En México, la responsabilidad patrimonial del Estado no es una aspiración doctrinal, sino una obligación constitucional. El artículo 113 establece con claridad que el Estado debe reparar los daños causados por su actividad administrativa irregular.

En el papel, esto coloca al ciudadano en una posición de equilibrio frente al poder público. En la práctica, ocurre lo contrario: el sistema está diseñado para que ese derecho exista, pero no se ejerza.
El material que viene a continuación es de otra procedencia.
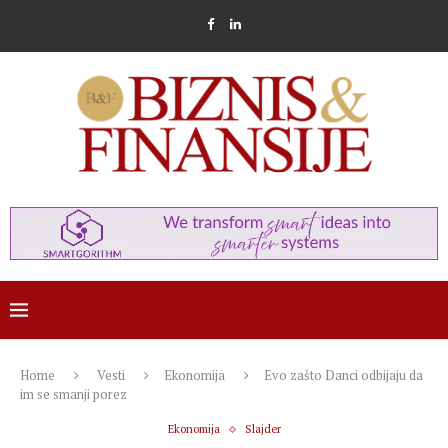
Home
Vesti
Ekonomija
Evo zašto Danci odbijaju da
im se smanji porez
Ekonomija
Slajder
El primer problema implica aceptar que el Estado se equivoca y que sus errores tienen consecuencias económicas para el mismo. Esto choca directamente con una lógica institucional que privilegia la autoprotección antes que la rendición de cuentas.
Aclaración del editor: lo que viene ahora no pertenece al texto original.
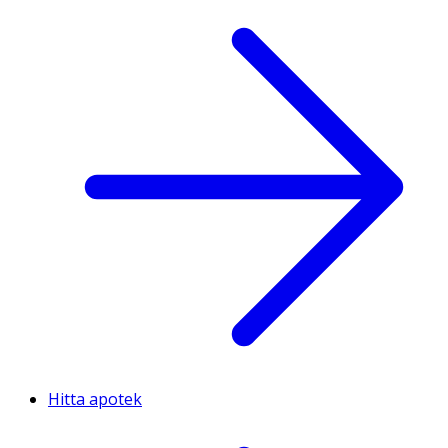
Hitta apotek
Por eso, la mayoría de las autoridades no litigan para esclarecer la verdad, sino para evitar precedentes.

El segundo problema es normativo y revela una contradicción de origen. La Ley Federal de Responsabilidad Patrimonial del Estado establece que la instrucción y resolución del procedimiento recaen en la propia autoridad responsable.

Es decir, el Estado es juez y parte. La misma institución que presuntamente causó el daño es la encargada de investigar, valorar la prueba y resolver si debe indemnizar. El resultado no es sorprendente: en la mayoría de los casos, las resoluciones tienden a negar o minimizar la responsabilidad.

El tercer elemento es procesal y explica por qué este derecho se vuelve prácticamente inaccesible. Las resoluciones administrativas suelen ser impugnadas ante el Tribunal Federal de Justicia Administrativa, órgano que enfrenta una carga de trabajo considerable, lo que se traduce en tiempos prolongados de resolución.

Sin embargo, el problema no termina ahí. Las sentencias del tribunal, a su vez, terminan frecuentemente en amparo directo ante el Poder Judicial de la Federación, generando un ciclo en el que el asunto puede ir y venir entre instancias durante años hasta que los reclamantes se encuentren conformes con el resultado o finalmente se agoten.

A esta dinámica se suma una práctica institucional sistemática: la dilación. Dependencias como el IMSS, el ISSSTE o la CFE no solo defienden sus resoluciones, sino que agotan todas las herramientas procesales disponibles (incidentes, recursos y demás mecanismos) con el objetivo de prolongar el procedimiento.

El mensaje es claro, no basta con tener la razón jurídica, hay que resistir el desgaste del propio sistema.

Finalmente, existe un problema sustantivo que revela una resistencia aún más profunda. En muchos casos, tanto la autoridad administrativa como el propio tribunal omiten o minimizan el reconocimiento del daño moral, limitándose a buscar reparar el daño material o personal como si el perder una extremidad, un sentido, un familiar o la movilidad no generara un daño emocional en las personas y sus proyectos de vida.

Esto ocurre a pesar de los criterios emitidos por la Suprema Corte de Justicia de la Nación, que han reconocido la importancia de reparar integralmente el daño y la manera de cuantificar el mismo.

La responsabilidad patrimonial del Estado en México no falla por ausencia normativa, sino por diseño institucional.

Un sistema en el que la autoridad se investiga a sí misma, en el que los procedimientos pueden prolongarse indefinidamente y en el que la reparación es parcial, no está pensado para garantizar derechos, sino para administrarlos y, en muchos casos, contenerlos.

El punto de fondo es incómodo, el Estado falla y cuando se le reclama el daño, el mismo controla el proceso, dilata sus tiempos y limita sus consecuencias.

Y en ese contexto, la responsabilidad patrimonial deja de ser un mecanismo de justicia para convertirse en una ruta de resistencia donde el verdadero requisito no es el derecho, sino la capacidad de aguantar los daños y el desgaste que te genera el propio Estado.